More than $1 billion could come to Nevada for nuclear weapons research, cleanup and nuclear waste research in 2001 if Congress approves the Department of Energy's proposed $18.9 billion budget.
The DOE has asked for $437.5 million for studies at Yucca Mountain, 90 miles northwest of Las Vegas, where the agency wants to build the world's first high-level nuclear waste repository. But even if Congress approves the full amount, scientists will not finish their studies on the suitability of the site by the 2001 deadline, Energy Secretary Bill Richardson said.
Richardson is asking for $325.5 million from the nuclear waste fund, which collects one-tenth of a cent each month on each kilowatt hour sold to nuclear utility customers. The other $77.1 million would come from tax dollars to cover Defense Department radioactive wastes.
"We don't think we have enough funds to complete Yucca Mountain suitability by 2001," Richardson said as he presented the DOE's 2001 budget Monday during a teleconference from Washington. The DOE is working on a plan due at the end of this year to tell people how it will seek a license for the repository that would hold 77,000 tons of highly radioactive commercial and defense waste.
Richardson said the administration is opposed to the latest version of a bill for temporary storage at the mountain.
Sen. Frank Murkowski, R-Alaska, is working to change his temporary storage bill to prevent a presidential veto. The bill switched responsibility for setting radiation standards at Yucca from the Environmental Protection Agency to the Nuclear Regulatory Commission, which is responsible for licensing a repository.
"We will strongly oppose Sen. Murkowski's new version of the bill," Richardson said. Under the bill, nuclear wastes could arrive at Yucca by 2007. A repository is not expected to open until 2010 at the earliest.
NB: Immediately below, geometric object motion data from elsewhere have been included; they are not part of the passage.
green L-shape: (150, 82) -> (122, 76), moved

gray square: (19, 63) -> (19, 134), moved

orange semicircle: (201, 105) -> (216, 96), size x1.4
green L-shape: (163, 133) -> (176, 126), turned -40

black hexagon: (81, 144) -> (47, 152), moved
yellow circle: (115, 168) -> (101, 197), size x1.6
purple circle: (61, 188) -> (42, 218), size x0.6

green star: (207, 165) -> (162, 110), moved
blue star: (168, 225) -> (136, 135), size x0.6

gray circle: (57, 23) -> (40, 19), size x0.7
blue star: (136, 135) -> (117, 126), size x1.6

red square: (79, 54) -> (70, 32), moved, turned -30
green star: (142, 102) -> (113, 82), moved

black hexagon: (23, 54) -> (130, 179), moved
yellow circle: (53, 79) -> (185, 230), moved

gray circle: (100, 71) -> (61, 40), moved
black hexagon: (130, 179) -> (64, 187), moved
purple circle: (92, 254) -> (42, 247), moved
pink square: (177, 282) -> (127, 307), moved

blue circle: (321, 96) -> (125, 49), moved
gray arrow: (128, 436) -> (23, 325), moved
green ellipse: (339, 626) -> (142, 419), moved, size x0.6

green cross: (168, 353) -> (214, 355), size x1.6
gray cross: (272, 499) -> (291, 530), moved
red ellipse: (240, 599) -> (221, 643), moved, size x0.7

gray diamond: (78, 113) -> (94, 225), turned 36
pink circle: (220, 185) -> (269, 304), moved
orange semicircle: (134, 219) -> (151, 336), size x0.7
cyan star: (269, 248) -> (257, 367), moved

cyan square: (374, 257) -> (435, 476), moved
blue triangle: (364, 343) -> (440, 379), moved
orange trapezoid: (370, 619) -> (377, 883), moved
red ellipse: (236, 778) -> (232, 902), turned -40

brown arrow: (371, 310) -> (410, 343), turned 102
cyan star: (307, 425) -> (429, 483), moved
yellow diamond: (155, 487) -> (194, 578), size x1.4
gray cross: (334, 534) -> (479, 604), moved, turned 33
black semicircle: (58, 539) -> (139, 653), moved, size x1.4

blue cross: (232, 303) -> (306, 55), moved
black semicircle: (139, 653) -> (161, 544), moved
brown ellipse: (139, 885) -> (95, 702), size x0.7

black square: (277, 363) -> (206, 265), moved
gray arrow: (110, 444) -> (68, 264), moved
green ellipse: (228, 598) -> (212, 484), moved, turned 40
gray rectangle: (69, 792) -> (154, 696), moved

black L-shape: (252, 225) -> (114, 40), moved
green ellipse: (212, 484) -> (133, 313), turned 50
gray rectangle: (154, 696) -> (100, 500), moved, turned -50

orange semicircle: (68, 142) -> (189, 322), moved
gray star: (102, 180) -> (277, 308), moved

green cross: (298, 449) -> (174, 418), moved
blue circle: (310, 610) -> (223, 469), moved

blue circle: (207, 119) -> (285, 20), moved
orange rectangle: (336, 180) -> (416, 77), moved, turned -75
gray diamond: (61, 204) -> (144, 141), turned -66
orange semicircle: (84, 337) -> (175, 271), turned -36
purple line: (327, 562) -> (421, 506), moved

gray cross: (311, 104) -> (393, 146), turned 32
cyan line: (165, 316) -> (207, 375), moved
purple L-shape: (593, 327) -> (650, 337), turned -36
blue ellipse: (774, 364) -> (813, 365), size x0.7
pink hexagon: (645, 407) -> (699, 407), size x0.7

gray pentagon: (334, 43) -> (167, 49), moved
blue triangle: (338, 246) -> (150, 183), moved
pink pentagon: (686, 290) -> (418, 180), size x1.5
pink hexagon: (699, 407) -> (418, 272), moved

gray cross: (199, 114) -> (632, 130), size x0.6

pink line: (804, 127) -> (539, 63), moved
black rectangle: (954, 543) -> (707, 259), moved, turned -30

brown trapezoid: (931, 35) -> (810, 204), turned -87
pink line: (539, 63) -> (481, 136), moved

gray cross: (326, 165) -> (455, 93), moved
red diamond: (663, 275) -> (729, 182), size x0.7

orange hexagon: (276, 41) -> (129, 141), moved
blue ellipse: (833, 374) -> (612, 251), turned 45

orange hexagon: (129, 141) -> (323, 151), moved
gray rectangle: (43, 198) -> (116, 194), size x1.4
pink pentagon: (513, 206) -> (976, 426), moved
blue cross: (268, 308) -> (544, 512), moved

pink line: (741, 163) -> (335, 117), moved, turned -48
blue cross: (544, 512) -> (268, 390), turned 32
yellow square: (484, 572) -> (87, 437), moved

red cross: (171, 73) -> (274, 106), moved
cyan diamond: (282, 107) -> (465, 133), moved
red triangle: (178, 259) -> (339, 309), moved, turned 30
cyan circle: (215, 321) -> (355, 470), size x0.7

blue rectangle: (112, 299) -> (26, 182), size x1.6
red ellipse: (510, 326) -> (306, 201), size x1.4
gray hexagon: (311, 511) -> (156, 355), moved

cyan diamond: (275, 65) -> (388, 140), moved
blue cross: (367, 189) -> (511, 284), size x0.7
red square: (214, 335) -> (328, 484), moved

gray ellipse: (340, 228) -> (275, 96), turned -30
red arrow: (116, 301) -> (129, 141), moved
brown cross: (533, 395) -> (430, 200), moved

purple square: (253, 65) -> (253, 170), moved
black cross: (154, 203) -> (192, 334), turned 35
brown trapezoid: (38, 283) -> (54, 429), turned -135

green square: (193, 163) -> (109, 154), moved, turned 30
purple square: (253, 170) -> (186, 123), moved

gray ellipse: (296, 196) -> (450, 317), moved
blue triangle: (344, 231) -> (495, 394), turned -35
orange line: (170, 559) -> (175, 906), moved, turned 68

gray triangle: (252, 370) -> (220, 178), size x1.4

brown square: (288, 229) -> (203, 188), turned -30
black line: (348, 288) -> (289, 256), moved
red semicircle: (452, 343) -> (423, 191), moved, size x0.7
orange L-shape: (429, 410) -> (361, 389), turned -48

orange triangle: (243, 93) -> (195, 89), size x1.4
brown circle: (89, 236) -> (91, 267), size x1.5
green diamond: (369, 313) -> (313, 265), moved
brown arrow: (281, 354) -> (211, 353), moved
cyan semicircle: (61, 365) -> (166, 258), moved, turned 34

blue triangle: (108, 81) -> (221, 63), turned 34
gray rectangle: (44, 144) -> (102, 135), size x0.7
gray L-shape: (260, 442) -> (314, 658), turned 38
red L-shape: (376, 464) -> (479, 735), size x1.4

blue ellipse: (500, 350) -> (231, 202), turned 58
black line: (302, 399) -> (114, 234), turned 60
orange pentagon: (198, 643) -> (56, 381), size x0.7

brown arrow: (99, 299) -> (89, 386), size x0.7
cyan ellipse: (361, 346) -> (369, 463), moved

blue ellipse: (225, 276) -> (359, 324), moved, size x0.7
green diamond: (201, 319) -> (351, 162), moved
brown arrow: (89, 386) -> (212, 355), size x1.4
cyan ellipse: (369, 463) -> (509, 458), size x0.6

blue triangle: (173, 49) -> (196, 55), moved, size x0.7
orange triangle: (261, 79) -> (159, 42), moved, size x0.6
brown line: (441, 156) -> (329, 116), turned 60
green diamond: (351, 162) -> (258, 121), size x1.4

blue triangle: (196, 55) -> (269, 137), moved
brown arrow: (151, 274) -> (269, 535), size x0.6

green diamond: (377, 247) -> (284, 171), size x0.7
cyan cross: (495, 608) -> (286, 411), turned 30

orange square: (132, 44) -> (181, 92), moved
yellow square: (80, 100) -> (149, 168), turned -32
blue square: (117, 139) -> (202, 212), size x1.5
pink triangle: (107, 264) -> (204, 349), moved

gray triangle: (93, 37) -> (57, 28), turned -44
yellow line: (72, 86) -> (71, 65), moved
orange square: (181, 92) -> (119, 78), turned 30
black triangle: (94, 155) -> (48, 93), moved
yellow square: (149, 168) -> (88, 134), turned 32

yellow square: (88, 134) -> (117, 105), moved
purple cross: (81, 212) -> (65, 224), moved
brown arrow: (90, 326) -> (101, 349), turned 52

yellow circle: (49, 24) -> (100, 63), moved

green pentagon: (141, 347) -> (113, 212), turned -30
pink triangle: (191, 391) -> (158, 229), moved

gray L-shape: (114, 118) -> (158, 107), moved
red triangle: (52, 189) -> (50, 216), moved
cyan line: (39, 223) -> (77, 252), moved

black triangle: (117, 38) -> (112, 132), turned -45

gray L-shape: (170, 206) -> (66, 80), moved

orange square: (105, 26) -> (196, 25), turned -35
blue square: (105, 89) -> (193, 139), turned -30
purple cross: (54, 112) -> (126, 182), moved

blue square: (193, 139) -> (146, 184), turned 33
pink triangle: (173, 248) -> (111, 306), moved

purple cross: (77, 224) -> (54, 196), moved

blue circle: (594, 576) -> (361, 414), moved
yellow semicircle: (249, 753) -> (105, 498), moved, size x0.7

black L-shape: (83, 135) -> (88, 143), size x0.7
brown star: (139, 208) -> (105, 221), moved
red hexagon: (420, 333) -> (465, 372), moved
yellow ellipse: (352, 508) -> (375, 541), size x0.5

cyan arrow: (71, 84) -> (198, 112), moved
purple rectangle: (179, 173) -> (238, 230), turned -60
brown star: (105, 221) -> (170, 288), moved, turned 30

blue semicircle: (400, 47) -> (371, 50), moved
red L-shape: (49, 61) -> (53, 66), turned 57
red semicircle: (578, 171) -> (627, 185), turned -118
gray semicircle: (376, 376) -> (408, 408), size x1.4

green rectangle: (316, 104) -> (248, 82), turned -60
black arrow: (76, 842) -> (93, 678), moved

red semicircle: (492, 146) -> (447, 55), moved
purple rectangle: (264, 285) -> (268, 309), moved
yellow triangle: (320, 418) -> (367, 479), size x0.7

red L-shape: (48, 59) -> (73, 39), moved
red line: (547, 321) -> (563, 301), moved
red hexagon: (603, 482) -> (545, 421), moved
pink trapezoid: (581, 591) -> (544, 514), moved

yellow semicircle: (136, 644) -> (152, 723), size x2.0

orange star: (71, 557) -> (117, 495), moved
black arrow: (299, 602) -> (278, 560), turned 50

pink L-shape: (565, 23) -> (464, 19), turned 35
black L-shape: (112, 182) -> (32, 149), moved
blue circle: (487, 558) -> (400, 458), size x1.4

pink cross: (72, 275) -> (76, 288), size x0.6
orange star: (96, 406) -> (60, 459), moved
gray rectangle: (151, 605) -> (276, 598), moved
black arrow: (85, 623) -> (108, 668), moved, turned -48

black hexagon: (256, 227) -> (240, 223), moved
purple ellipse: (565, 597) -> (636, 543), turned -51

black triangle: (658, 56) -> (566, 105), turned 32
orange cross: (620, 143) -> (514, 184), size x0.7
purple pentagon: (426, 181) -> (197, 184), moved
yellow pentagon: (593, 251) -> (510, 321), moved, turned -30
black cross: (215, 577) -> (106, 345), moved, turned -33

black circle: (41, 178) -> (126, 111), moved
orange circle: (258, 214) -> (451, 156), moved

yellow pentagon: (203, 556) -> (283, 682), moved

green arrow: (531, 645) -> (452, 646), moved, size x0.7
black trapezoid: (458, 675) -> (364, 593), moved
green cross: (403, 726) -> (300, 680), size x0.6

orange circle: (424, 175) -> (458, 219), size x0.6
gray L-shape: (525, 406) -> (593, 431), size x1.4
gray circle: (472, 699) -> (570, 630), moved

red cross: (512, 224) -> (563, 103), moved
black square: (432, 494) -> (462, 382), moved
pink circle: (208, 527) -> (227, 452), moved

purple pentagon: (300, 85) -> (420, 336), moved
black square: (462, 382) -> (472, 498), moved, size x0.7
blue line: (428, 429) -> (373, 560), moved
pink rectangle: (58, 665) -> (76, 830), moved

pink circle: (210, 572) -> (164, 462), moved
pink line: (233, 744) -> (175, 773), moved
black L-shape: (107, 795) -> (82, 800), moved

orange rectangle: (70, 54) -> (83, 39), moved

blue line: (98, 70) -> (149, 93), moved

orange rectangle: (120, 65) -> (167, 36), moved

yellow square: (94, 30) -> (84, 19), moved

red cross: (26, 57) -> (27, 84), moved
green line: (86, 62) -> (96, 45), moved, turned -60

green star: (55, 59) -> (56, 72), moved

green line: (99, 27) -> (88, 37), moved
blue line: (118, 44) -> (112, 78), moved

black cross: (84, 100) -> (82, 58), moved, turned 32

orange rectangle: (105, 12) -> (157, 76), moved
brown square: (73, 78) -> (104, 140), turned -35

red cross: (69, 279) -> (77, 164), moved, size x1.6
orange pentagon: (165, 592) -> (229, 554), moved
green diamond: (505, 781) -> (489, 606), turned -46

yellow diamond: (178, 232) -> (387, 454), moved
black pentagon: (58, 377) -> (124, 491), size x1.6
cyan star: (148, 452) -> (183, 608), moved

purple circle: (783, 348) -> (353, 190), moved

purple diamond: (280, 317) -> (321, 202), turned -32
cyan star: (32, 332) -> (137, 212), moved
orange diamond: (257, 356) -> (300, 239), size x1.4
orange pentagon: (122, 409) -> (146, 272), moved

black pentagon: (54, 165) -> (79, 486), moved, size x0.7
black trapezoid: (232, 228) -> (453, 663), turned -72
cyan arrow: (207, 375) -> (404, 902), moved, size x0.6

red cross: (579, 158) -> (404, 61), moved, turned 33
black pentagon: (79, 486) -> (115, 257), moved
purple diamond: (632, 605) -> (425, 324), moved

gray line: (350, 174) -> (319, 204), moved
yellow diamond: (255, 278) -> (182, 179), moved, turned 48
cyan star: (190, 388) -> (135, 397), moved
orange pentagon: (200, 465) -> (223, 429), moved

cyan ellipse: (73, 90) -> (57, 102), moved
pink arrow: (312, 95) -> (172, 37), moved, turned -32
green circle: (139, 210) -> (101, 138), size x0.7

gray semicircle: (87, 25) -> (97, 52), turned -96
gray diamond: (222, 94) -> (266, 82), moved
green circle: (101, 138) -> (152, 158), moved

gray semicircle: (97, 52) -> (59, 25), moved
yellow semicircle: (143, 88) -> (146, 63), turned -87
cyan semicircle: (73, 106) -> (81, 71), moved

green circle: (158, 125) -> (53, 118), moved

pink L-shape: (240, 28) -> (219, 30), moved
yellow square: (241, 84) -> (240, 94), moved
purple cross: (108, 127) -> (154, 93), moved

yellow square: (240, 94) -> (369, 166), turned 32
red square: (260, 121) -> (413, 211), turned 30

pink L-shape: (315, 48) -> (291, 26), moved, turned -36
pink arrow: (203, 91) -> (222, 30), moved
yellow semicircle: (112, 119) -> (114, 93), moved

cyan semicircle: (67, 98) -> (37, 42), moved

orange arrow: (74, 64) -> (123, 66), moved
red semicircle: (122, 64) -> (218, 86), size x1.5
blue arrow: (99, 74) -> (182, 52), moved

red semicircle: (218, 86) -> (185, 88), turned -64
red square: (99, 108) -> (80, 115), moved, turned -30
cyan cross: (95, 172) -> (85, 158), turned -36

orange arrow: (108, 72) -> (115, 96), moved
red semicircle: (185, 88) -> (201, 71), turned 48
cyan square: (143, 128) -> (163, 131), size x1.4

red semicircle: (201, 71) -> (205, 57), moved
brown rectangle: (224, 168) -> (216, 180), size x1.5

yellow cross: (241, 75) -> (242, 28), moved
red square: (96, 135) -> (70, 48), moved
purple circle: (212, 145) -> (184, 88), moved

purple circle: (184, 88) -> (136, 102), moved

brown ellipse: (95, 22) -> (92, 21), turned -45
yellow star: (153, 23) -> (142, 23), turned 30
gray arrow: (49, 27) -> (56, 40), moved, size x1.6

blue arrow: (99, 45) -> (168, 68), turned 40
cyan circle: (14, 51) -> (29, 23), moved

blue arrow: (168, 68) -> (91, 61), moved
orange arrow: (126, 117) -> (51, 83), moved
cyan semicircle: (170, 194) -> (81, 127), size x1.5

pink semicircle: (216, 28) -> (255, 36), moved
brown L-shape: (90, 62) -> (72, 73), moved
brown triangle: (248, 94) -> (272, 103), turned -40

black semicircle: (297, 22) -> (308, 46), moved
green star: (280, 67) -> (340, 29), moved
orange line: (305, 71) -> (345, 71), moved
The DOE also requested $684.2 million for defense programs at the Nevada Test Site.
The budget requested is about $4 million more than this year's funding, said David Marks, assistant manager for budget and financial services at DOE's Nevada Operations Office, a very small increase. "We don't see a major growth pattern in any program," Marks said.
Defense Department programs would receive $218 million. The bulk of that -- $187.9 million -- will continue a series of subcritical experiments of nuclear weapons materials. The experiments are conducted underground and do not utilize nuclear explosions, DOE experts said.
The experiments help scientists ensure the safety of nuclear weapons stockpiled in the U.S. arsenal without actual full-scale underground blasts. There have been no U.S. nuclear tests since 1992.
The DOE expects 5,550 workers at the Test Site in 2001, down 42 employees who will either retire or leave through attrition, Marks said. In the 1970s the Test Site boasted more than 11,000 workers.
The bright spot is $90.2 million budgeted for environmental cleanup, said the DOE's Carl Gertz, assistant environmental manager. That's $3 million higher than this year's budget, he said.